:: Your assignment ::
How many lines below contain the word "Garantie"? Answer with that number alone.

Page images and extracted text
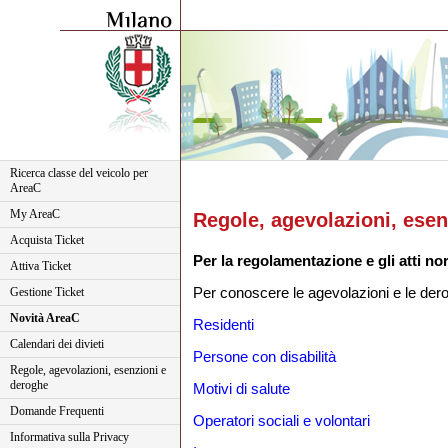
Ricerca classe del veicolo per
AreaC
My AreaC
Regole, agevolazioni, esen
Acquista Ticket
Per la regolamentazione e gli atti no
Attiva Ticket
Per conoscere le agevolazioni e le dero
Gestione Ticket
Novità AreaC
Residenti
Calendari dei divieti
Persone con disabilità
Regole, agevolazioni, esenzioni e
deroghe
Motivi di salute
Domande Frequenti
Operatori sociali e volontari
Informativa sulla Privacy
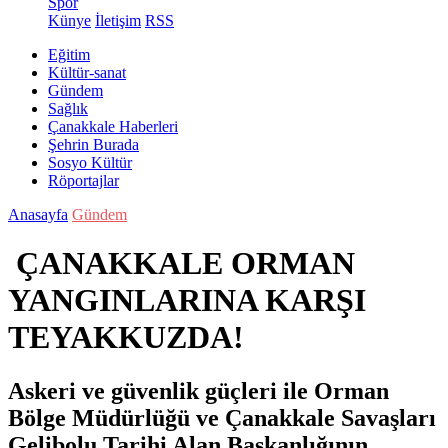
Spor
Künye
İletişim
RSS
Eğitim
Kültür-sanat
Gündem
Sağlık
Çanakkale Haberleri
Şehrin Burada
Sosyo Kültür
Röportajlar
Anasayfa
Gündem
ÇANAKKALE ORMAN
YANGINLARINA KARŞI
TEYAKKUZDA!
Askeri ve güvenlik güçleri ile Orman
Bölge Müdürlüğü ve Çanakkale Savaşları
Gelibolu Tarihi Alan Başkanlığının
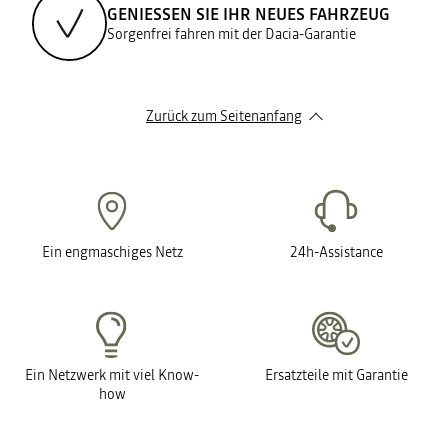
GENIESSEN SIE IHR NEUES FAHRZEUG
Sorgenfrei fahren mit der Dacia-Garantie
Zurück zum Seitenanfang
Ein engmaschiges Netz
24h-Assistance
Ein Netzwerk mit viel Know-
Ersatzteile mit Garantie
how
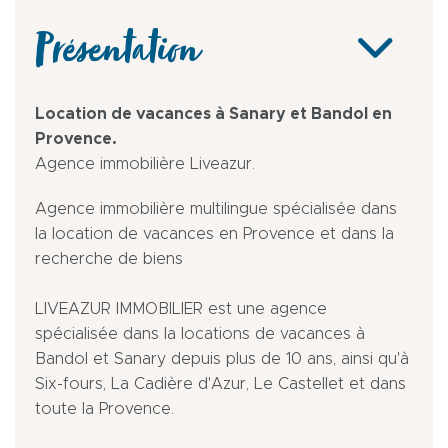
Présentation
Location de vacances à Sanary et Bandol en
Provence.
Agence immobilière Liveazur.
Agence immobilière multilingue spécialisée dans
la location de vacances en Provence et dans la
recherche de biens
LIVEAZUR IMMOBILIER est une agence
spécialisée dans la locations de vacances à
Bandol et Sanary depuis plus de 10 ans, ainsi qu'à
Six-fours, La Cadière d'Azur, Le Castellet et dans
toute la Provence.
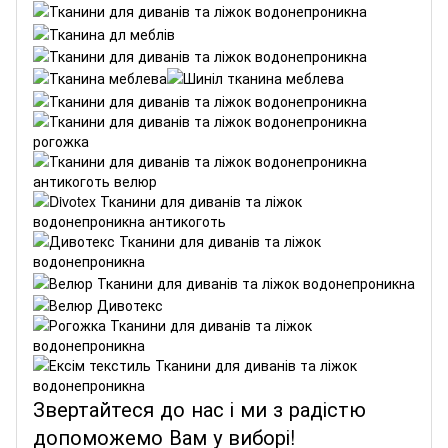
Звертайтеся до нас і ми з радістю
допоможемо Вам у виборі!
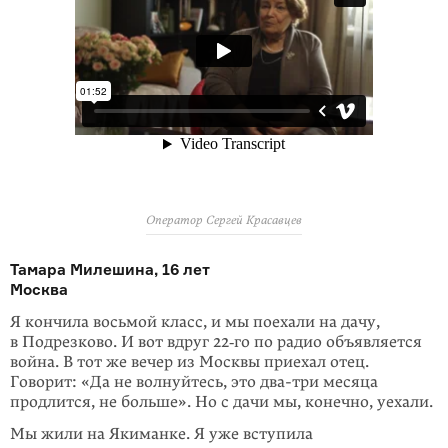
Оператор Сергей Красавцев
Тамара Милешина, 16 лет
Москва
Я кончила восьмой класс, и мы поехали на дачу,
в Подрезково. И вот вдруг 22‑го по радио объявляется
война. В тот же вечер из Москвы приехал отец.
Говорит: «Да не волнуйтесь, это два-три месяца
продлится, не больше». Но с дачи мы, конечно, уехали.
Мы жили на Якиманке. Я уже вступила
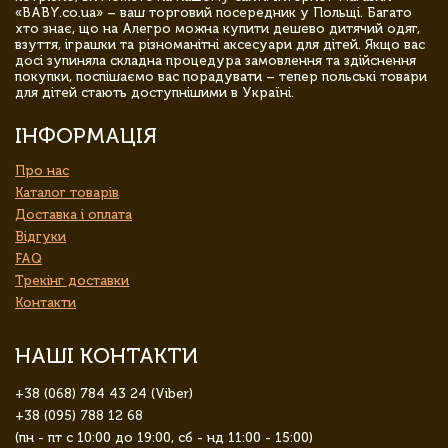
«BABY.co.ua» – ваш торговий посередник у Польщі. Багато
хто знає, що на Алегро можна купити дешево дитячий одяг,
взуття, іграшки та різноманітні аксесуари для дітей. Якщо вас
досі зупиняла складна процедура замовлення та здійснення
покупки, поспішаємо вас порадувати – тепер польські товари
для дітей стають доступнішими в Україні.
ІНФОРМАЦІЯ
Про нас
Каталог товарів
Доставка і оплата
Відгуки
FAQ
Трекінг доставки
Контакти
НАШІ КОНТАКТИ
+38 (068) 784 43 24 (Viber)
+38 (095) 788 12 68
(пн - пт с 10:00 до 19:00, сб - нд 11:00 - 15:00)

:: Response for this exercise ::
2